A MAIDEN’S VOYAGE (2015)

A MAIDEN’S VOYAGE (2015) gives homage to the Belgian conceptual artist Marcel Broodthaer’s (1926-1976) ‘book-film’, A Voyage on the North Sea. The starting point for his book-film was a black and white photograph of a 20th century sailboat in the port of Ostend, and an ‘expensive’ 19th century amateur oil painting of a small fleet dominated by a large fishing boat returning back to port, that he bought from a flea market in Paris. Broodthaer’s A Voyage on the North Sea was launched on 28 January 1974 at the London Offices of Petersburg Press. He wrote:

“it is up to the attentive reader to find out what devilish motive inspired this book’s publication”
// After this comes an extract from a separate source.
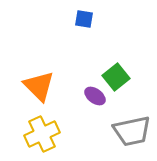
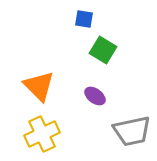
green square: moved 13 px left, 27 px up; rotated 20 degrees counterclockwise
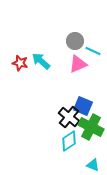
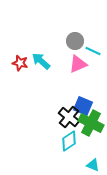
green cross: moved 4 px up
The starting point for A MAIDEN’S VOYAGE was an ‘inexpensive’, unsigned and un-located painting depicting a ‘bum-boat’ ferrying to women and a child to a ship at anchor. I purchased it at a UK charity shop. It is a rare thing to find a painting that depicts the presence of women in maritime history and this artist’s book is motivated by a desire to re-assert their presence and mark this gendered absence. I launched the work alongside the accompanying film at my Chelsea Cafe Project exhibition.